Isn't it time to consider early effective treatment as preventive therapy? #MSBlog #MSResearch #ClinicSpeak
"The follow-up study below in CISers indicates that those who have further attacks and develop disability have reduced quality of life at 10 years. The quality of life assessment looked at physical, mental, fatigue and pain scores. As this is the extension study of the original Avonex CIS study some of the CISers received interferon-beta from the outset and a some only received it after their second attack. Once the study was closed all were offered interferon-beta therapy. This is another piece of data supporting the early initiation of DMTs in CIS. The latter has been common practice through-out the developed world since the early 2000s, but has only recently started to be adopted by UK neurologists. In fact we are only really allowed to offer DMTs to CISers if they are at high-risk of developing a second attack. Fortunately, what constitutes high-risk is left up to the discretion of the treating MSologist. This is where the problem lies; not all CISer can access an MSologist in the UK, because many, or is some areas most, CISers are not referred to MS experts. We are trying to change this. If neurologists and ophthalmologists starting using early effective therapy as preventive therapy, to prevent or delay SPMS, then they may change their practice. I personally think every CISer should be referred to a MSologist for an opinion."

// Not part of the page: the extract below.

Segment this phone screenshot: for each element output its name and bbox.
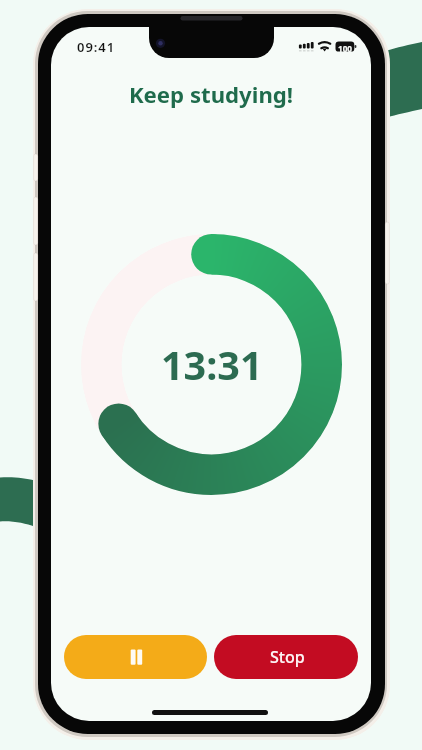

BACKGROUND: The main clinical determinants of quality of life (QOL) 5 years after clinically isolated syndrome (CIS) are Expanded Disability Status Scale (EDSS) score and conversion to clinically definite multiple sclerosis (CDMS). The aim of this study was to determine the demographic, clinical, and magnetic resonance imaging (MRI) factors associated with QOL 10 years after CIS.

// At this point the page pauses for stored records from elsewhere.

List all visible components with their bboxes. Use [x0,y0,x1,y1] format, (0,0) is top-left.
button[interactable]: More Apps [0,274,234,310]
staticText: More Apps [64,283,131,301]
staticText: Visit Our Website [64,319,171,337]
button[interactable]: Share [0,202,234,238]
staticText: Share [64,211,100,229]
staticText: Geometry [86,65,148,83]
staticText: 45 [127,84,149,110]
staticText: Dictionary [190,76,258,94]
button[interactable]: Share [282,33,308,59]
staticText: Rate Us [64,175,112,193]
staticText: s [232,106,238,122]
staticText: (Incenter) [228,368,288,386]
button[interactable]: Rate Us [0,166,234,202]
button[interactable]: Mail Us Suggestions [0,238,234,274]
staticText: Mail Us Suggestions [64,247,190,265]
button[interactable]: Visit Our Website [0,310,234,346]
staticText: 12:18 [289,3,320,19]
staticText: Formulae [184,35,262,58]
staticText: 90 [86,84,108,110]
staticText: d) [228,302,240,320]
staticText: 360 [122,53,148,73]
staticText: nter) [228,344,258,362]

METHODS: Controlled High Risk Avonex® Multiple Sclerosis Prevention Study in Ongoing Neurologic Surveillance (CHAMPIONS) 10-year MSers were assessed for CDMS, EDSS score, MRI T2 activity, brain parenchymal fraction, and MSer-reported QOL. Associations were evaluated using analysis of variance models.

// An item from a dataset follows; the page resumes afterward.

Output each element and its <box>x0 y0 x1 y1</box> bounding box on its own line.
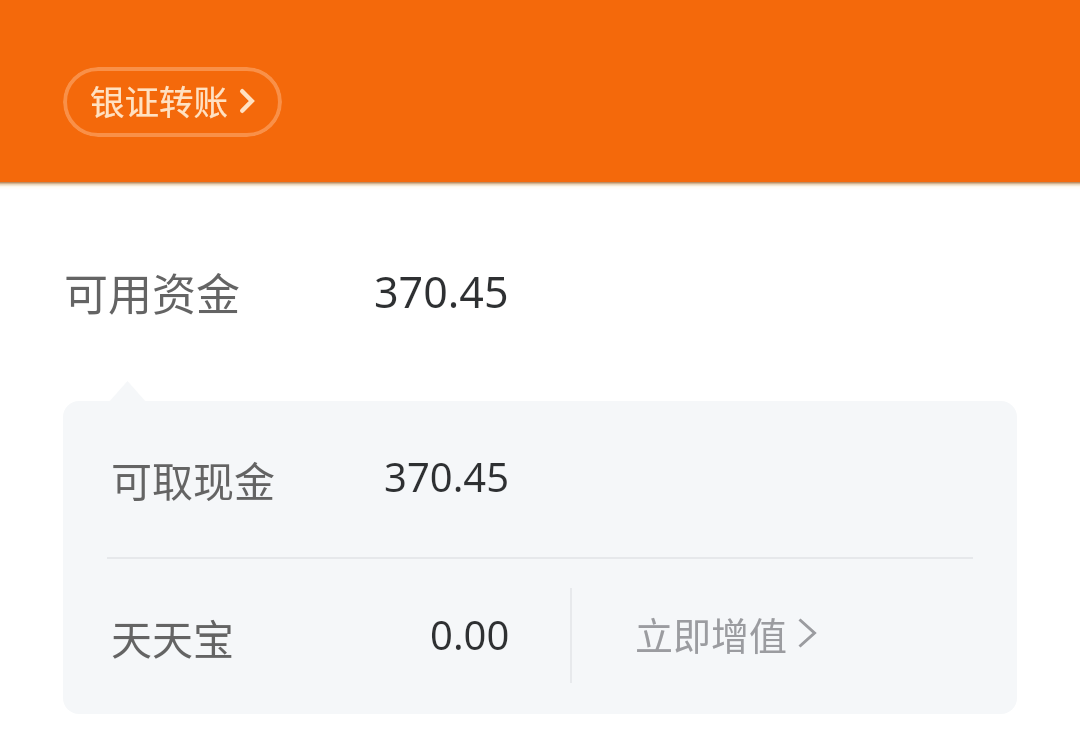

RESULTS: A second clinical event consistent with CDMS and higher EDSS scores at years 5 and 10 were associated with lower 36-item Short Form Health Status Survey (SF-36) Physical Component Summary scores at year 10 (P < .01). MSers with earlier onset of CDMS had worse MSer-reported Physical Component Summary, SF-36 Mental Component Summary, fatigue, and pain scores at year 10 than MSers with later or no onset of CDMS. Neither initial randomization group nor any MRI metrics assessed at baseline or during follow-up were associated with QOL at 10 years.
CONCLUSIONS: These results support the development of therapies for CISers that significantly reduce the risk of conversion to CDMS and the progression of physical disability to milestones as low as EDSS scores of 2.0.